# RL — Reinforcement Learning Algorithms Comparison

Choosing an RL algorithm can be confusing. In this article, we will focus on different decision factors in choosing your algorithms.

- Sample efficiency — how many samples are needed to train a good policy?
- Stability & convergence — how easy & how fast the model converges.
- Generalization — Will the model generalize to other tasks?
- Assumptions & approximation — Does the method have any other constraints? Does the method work on discrete or continuous action space? What approximate is used?
- Exploration — How well does it explore the action space?
- Policy-centric v.s. Model-centric.
- Value-learning v.s. Policy Gradient.

**What are expensive?**

- Real-life simulation is expensive. Physical simulation is 10,000 times slower than computer simulation like MuJoCo. But for robotic controls, real-life simulation seems unavoidable.
- Many problem domains have steep curvature for their reward function. This leads to unstable training that destroys training progress easily.
- Large-scale problems need high parallelism to speed up the calculations. Some RL methods like value-based learning and model-based RL are not obvious on how to parallelize works.
- The iterative methods in Model-based solutions are computationally expensive.

**Bias v.s. Variance**

Increasing sample efficiency, lower bias, and lower variance are often conflicting objectives. In machine learning, errors are composed of bias and variance. One method can reduce variance but increase bias badly, or vice versa. When making design choices, we often juggle between these tradeoffs.

Monte-Carlo methods have high variance but zero bias. A stochastic policy produces different trajectories in different runs. In RL, tiny changes in the trajectory can lead to different rewards. Hence, MC has a high variance over different runs.

On the other hand, 1-step Temporal Difference learning uses a single-step lookup in computing the value function. Since only one action is involved, the change is small and the variance is low. But the result is biased, in particular during early training.

Policy Gradient (PG) is vulnerable to variance. One calculation may tell us to increase the chance of an action while another tells us to decrease it. It hurts model convergence. There are many methods to reduce its variance. We can use a better advantage function or restrict the gradient changes with trust region, etc...

Another way of reducing variance is to increase the number of sampling. Run MC many times to find the average or use a large batch size for each training iteration.
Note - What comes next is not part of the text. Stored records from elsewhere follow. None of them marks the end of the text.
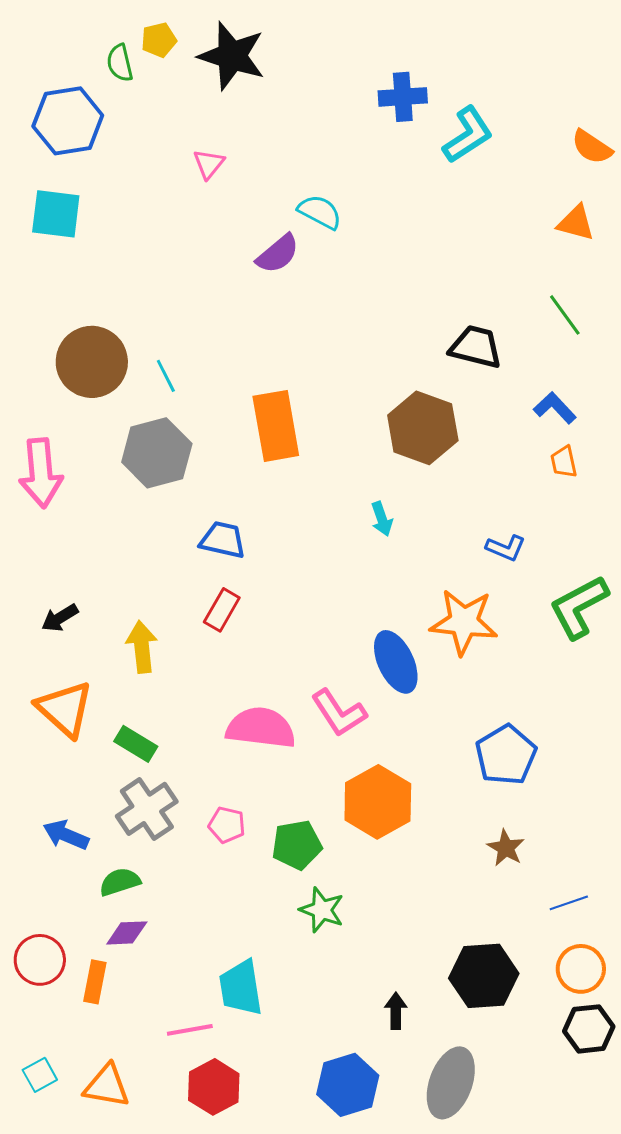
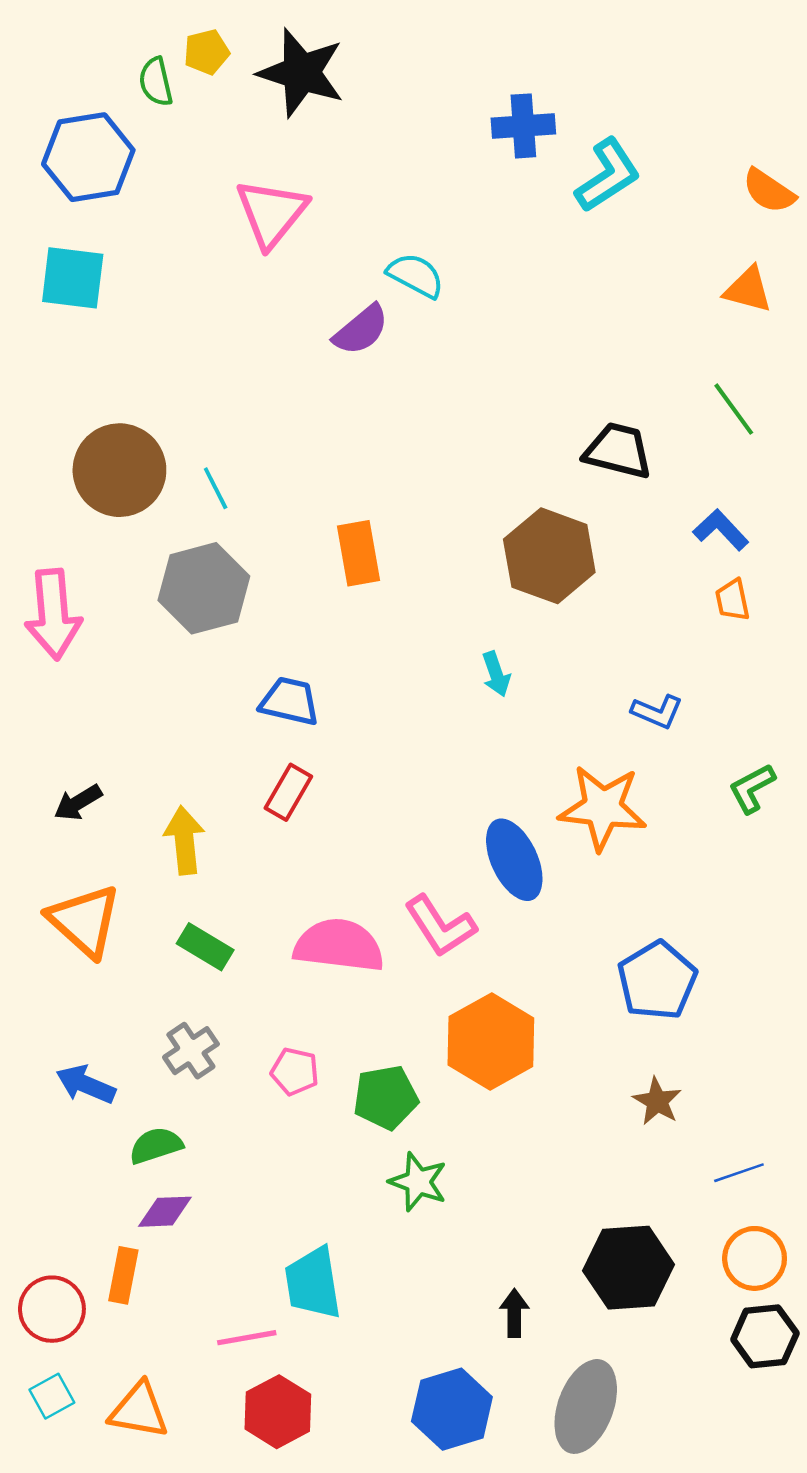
pink triangle: (209, 164) -> (271, 213), size x1.8
orange rectangle: (276, 426) -> (358, 553), size x0.7
green L-shape: (579, 607) -> (752, 788), size x0.6
green rectangle: (136, 744) -> (205, 947), moved
gray cross: (147, 809) -> (191, 1051), size x0.7
red circle: (40, 960) -> (52, 1309), moved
But this hurts sample efficiency. When simulations take time, low sample efficiency hurts.

Off-policy actor-critic, Q-learning, and many value-fitting methods adapt the TD concepts. While they have lower variance, they often require extensive hyperparameter search to make it works. The hypersensitive in hyperparameter tuning hurt stability and generalization.

**On-policy learning v.s. Off-policy learning**

PG methods sample actions using a policy 𝜋. Then we observe the rewards to optimize 𝜋. In short, we make high-reward actions more likely using gradient ascent. For value-learning methods, we use the observed rewards to fit a Q-value function instead and use the Q-value function to derive a policy. Regardless of the difference, the policy to sample data and the policy to be optimized is the same policy 𝜋. This is called **on-policy** as there is only one policy throughout the iterative process.

In the on-policy example below, we sample and optimize an ε-greedy policy 𝜋. As a side note, 𝜋 is a sub-optimal policy and this is a hack to improve exploration. However, after the training, we can derive the optimal policy from *Q*.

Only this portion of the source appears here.